» Task objective:
The copy has to match the data exactly and leave out every picture.

» Available records:
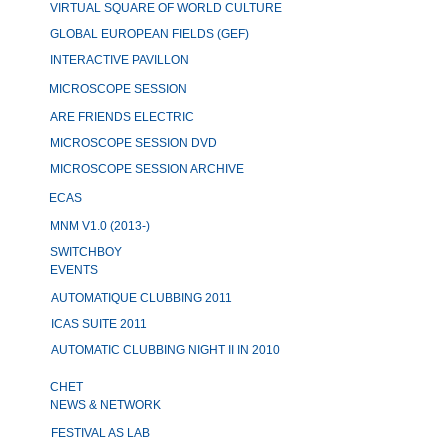
VIRTUAL SQUARE OF WORLD CULTURE
GLOBAL EUROPEAN FIELDS (GEF)
INTERACTIVE PAVILLON
MICROSCOPE SESSION
ARE FRIENDS ELECTRIC
MICROSCOPE SESSION DVD
MICROSCOPE SESSION ARCHIVE
ECAS
MNM V1.0 (2013-)
SWITCHBOY
EVENTS
AUTOMATIQUE CLUBBING 2011
ICAS SUITE 2011
AUTOMATIC CLUBBING NIGHT II IN 2010
CHET
NEWS & NETWORK
FESTIVAL AS LAB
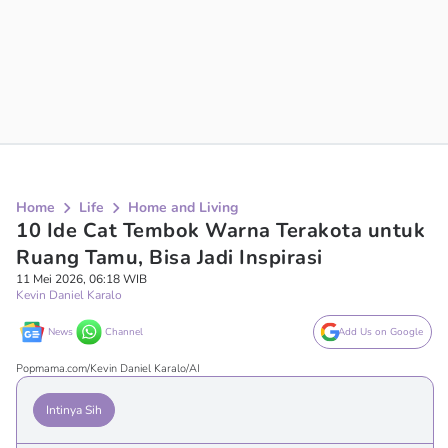
Home
Life
Home and Living
10 Ide Cat Tembok Warna Terakota untuk
Ruang Tamu, Bisa Jadi Inspirasi
11 Mei 2026, 06:18 WIB
Kevin Daniel Karalo
News
Channel
Add Us on Google
Popmama.com/Kevin Daniel Karalo/AI
Intinya Sih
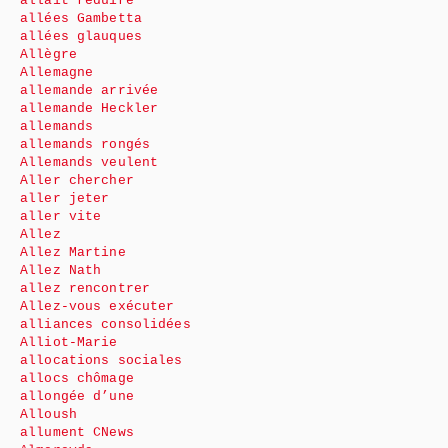
allait réduire
allées Gambetta
allées glauques
Allègre
Allemagne
allemande arrivée
allemande Heckler
allemands
allemands rongés
Allemands veulent
Aller chercher
aller jeter
aller vite
Allez
Allez Martine
Allez Nath
allez rencontrer
Allez-vous exécuter
alliances consolidées
Alliot-Marie
allocations sociales
allocs chômage
allongée d’une
Alloush
allument CNews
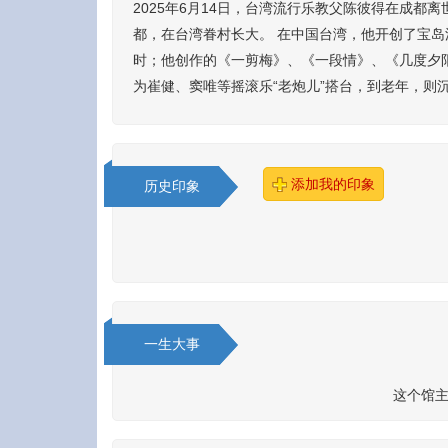
2025年6月14日，台湾流行乐教父陈彼得在成都离
都，在台湾眷村长大。 在中国台湾，他开创了宝岛
时；他创作的《一剪梅》、《一段情》、《几度夕
为崔健、窦唯等摇滚乐“老炮儿”搭台，到老年，则
添加我的印象
历史印象
一生大事
这个馆主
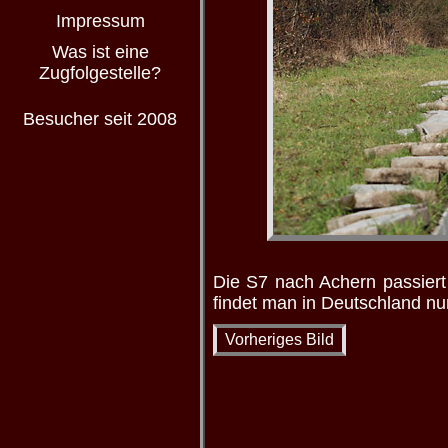
Impressum
Was ist eine
Zugfolgestelle?
Besucher seit 2008
Die S7 nach Achern passiert 
findet man in Deutschland nu
Vorheriges Bild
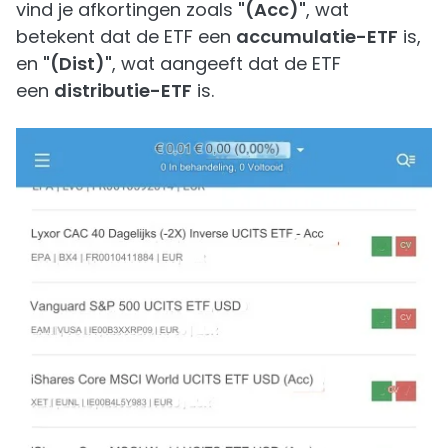
vind je afkortingen zoals
"(Acc)"
, wat
betekent dat de ETF een
accumulatie-ETF
is,
en
"(Dist)"
, wat aangeeft dat de ETF
een
distributie-ETF
is.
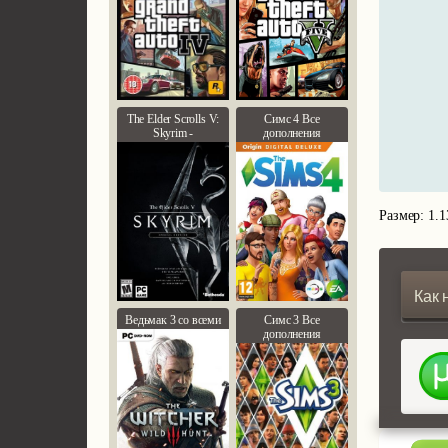
The Elder Scrolls V:
Симс 4 Все
Skyrim -
дополнения
Размер: 1.
Как 
Ведьмак 3 со всеми
Симс 3 Все
дополнения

» Solution for this problem:
VIRTUAL SQUARE OF WORLD CULTURE
GLOBAL EUROPEAN FIELDS (GEF)
INTERACTIVE PAVILLON
MICROSCOPE SESSION
ARE FRIENDS ELECTRIC
MICROSCOPE SESSION DVD
MICROSCOPE SESSION ARCHIVE
ECAS
MNM V1.0 (2013-)
SWITCHBOY
EVENTS
AUTOMATIQUE CLUBBING 2011
ICAS SUITE 2011
AUTOMATIC CLUBBING NIGHT II IN 2010
CHET
NEWS & NETWORK
FESTIVAL AS LAB
Home
Life
Home and Living
10 Ide Cat Tembok Warna Terakota untuk
Ruang Tamu, Bisa Jadi Inspirasi
11 Mei 2026, 06:18 WIB
Kevin Daniel Karalo
News
Channel
Add Us on Google
Popmama.com/Kevin Daniel Karalo/AI
Intinya Sih
allait réduire
allées Gambetta
allées glauques
Allègre
Allemagne
allemande arrivée
allemande Heckler
allemands
allemands rongés
Allemands veulent
Aller chercher
aller jeter
aller vite
Allez
Allez Martine
Allez Nath
allez rencontrer
Allez-vous exécuter
alliances consolidées
Alliot-Marie
allocations sociales
allocs chômage
allongée d’une
Alloush
allument CNews
2025年6月14日，台湾流行乐教父陈彼得在成都离
都，在台湾眷村长大。 在中国台湾，他开创了宝岛
时；他创作的《一剪梅》、《一段情》、《几度夕
为崔健、窦唯等摇滚乐“老炮儿”搭台，到老年，则
添加我的印象
历史印象
一生大事
这个馆主
Impressum
Was ist eine
Zugfolgestelle?
Besucher seit 2008
Die S7 nach Achern passiert 
findet man in Deutschland nu
Vorheriges Bild
vind je afkortingen zoals
"(Acc)"
, wat
betekent dat de ETF een
accumulatie-ETF
is,
en
"(Dist)"
, wat aangeeft dat de ETF
een
distributie-ETF
is.
The Elder Scrolls V:
Симс 4 Все
Skyrim -
дополнения
Размер: 1.
Как 
Ведьмак 3 со всеми
Симс 3 Все
дополнения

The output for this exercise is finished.